__Task__: Filter the data for lines with the word "qualità", then copy every line so identified.

__Records provided__:

━━━━━━━━━━━━━━━━━━━━

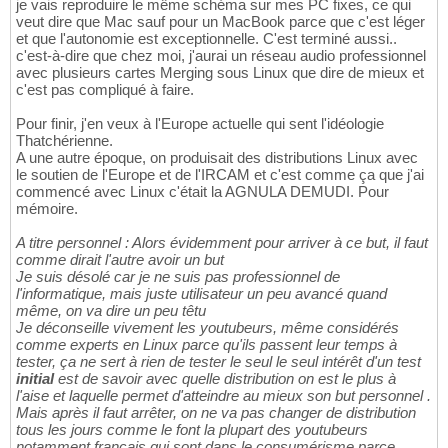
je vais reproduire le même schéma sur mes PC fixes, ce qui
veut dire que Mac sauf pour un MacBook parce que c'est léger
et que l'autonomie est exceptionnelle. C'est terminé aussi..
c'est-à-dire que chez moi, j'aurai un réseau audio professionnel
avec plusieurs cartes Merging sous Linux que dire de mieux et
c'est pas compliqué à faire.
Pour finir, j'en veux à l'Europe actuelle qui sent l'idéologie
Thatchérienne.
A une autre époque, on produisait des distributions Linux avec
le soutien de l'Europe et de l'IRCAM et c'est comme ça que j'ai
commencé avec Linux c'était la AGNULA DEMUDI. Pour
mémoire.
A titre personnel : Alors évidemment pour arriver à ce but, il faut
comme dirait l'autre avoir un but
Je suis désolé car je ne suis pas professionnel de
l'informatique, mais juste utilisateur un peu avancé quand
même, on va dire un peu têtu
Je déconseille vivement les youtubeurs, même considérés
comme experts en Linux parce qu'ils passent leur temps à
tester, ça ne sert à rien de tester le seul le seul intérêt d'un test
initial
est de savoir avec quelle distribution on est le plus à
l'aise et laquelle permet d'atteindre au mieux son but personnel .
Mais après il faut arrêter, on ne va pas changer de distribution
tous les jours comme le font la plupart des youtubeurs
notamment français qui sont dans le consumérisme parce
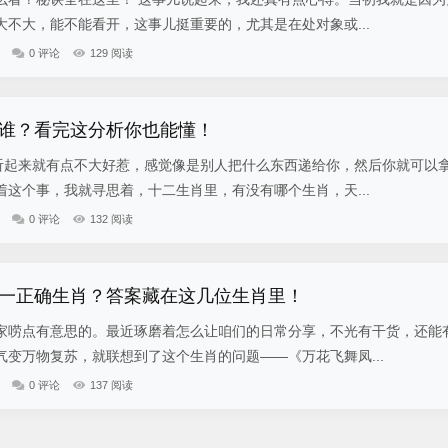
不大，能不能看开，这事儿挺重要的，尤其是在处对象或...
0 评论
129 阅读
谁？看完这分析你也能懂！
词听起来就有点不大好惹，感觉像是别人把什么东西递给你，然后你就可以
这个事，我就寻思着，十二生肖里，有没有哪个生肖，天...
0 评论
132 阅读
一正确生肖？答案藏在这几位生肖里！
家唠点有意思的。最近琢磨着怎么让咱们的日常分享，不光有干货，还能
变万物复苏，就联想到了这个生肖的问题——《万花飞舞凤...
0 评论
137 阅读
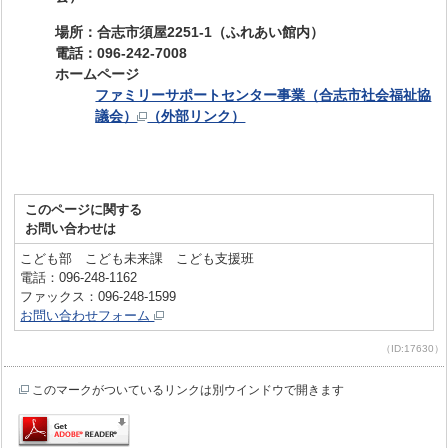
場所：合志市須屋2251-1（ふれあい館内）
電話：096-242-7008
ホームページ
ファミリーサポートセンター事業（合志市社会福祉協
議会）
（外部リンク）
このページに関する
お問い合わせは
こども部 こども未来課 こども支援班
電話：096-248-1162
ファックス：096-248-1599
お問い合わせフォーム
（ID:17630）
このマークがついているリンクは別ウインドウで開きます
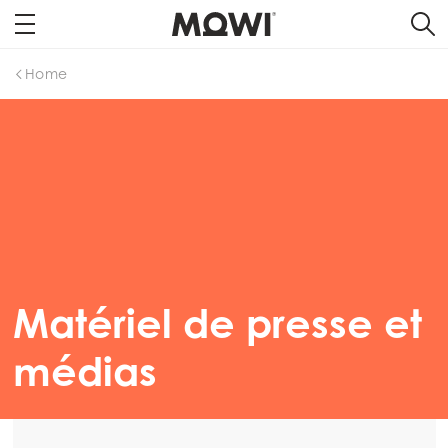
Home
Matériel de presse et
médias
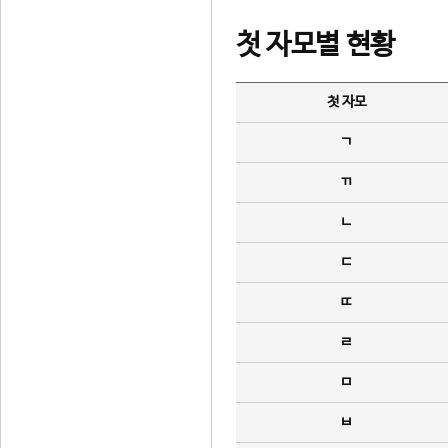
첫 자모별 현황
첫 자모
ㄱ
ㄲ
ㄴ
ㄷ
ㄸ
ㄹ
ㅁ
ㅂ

━━━━━━━━━━━━━━━━━━━━

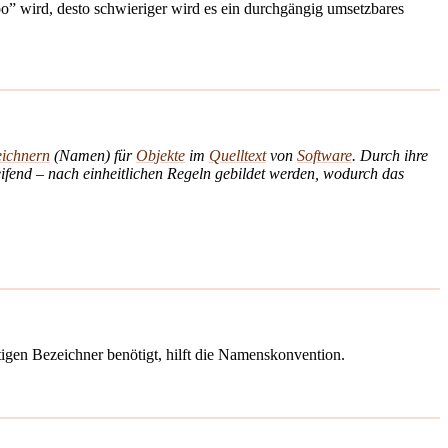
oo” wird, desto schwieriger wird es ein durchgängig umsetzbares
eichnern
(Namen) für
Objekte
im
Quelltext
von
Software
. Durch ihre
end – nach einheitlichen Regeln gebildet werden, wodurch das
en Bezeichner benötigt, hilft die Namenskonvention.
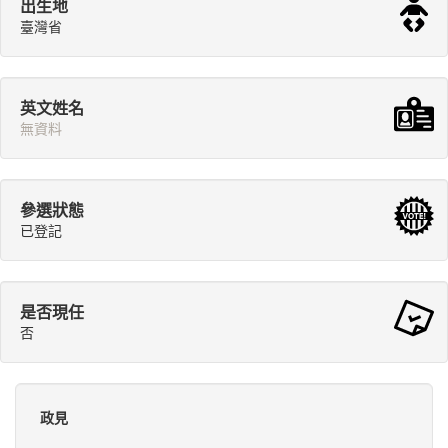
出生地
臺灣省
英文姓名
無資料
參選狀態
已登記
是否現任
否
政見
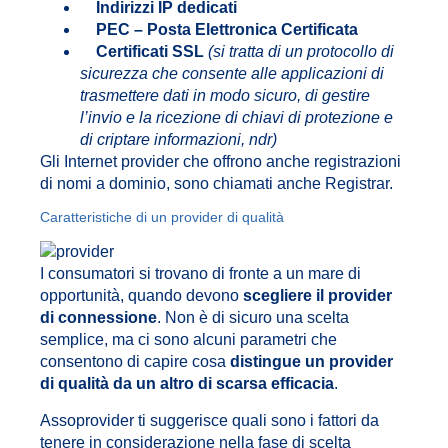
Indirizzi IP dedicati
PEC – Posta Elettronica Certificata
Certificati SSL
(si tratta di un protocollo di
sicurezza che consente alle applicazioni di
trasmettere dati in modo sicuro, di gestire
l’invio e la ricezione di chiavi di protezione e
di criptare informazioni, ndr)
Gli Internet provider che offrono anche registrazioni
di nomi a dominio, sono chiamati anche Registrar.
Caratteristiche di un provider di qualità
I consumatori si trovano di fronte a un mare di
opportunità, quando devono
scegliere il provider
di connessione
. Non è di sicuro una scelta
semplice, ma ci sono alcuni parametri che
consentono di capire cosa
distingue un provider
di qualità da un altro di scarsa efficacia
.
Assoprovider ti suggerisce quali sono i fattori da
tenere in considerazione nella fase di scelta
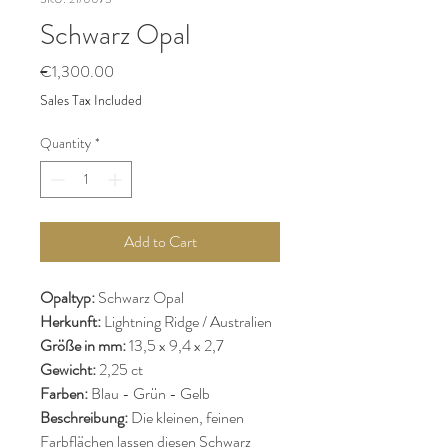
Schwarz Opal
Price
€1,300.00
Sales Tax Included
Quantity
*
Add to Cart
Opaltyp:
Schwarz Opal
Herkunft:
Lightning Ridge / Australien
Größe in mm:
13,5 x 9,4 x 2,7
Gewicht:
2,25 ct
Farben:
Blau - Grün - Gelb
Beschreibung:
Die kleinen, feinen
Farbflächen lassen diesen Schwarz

━━━━━━━━━━━━━━━━━━━━

__Task solution__:
Caratteristiche di un provider di qualità
di qualità da un altro di scarsa efficacia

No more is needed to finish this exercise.